Instructions for the task
Report each line of the data that includes the word "them".

(Page images and extracted text)
*** Block opens ***
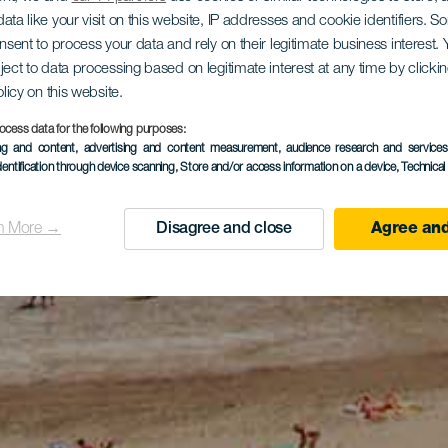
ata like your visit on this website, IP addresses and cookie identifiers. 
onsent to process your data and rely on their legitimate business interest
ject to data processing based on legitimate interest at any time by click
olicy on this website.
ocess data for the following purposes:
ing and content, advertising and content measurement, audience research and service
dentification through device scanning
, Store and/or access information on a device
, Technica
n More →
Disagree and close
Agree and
*** Block closes ***
*** Block opens ***
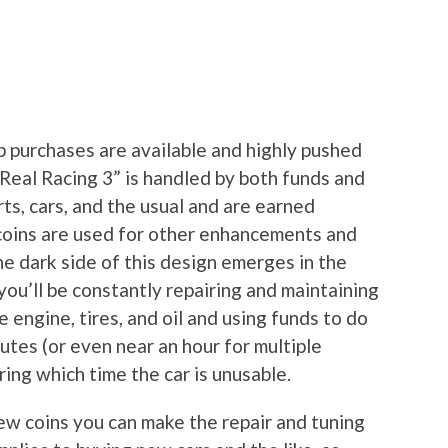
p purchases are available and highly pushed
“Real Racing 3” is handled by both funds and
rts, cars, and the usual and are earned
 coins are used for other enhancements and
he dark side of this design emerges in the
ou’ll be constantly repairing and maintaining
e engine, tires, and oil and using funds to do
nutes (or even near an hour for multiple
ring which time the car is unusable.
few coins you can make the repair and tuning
*** Block closes ***
*** Block opens ***
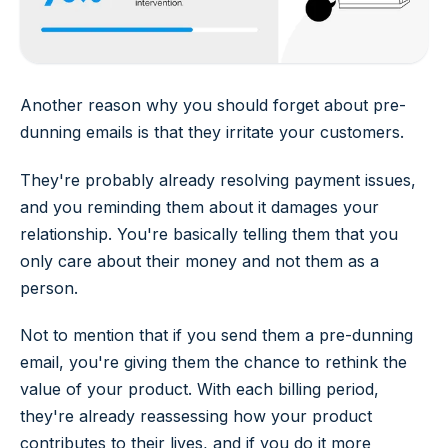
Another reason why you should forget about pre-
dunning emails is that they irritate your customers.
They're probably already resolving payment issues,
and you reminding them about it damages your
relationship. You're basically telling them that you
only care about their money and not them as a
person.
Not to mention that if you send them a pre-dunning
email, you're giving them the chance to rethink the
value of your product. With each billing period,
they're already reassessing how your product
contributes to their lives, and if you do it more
*** Block closes ***
Answer for the task
and you reminding them about it damages your
relationship. You're basically telling them that you
only care about their money and not them as a
Not to mention that if you send them a pre-dunning
email, you're giving them the chance to rethink the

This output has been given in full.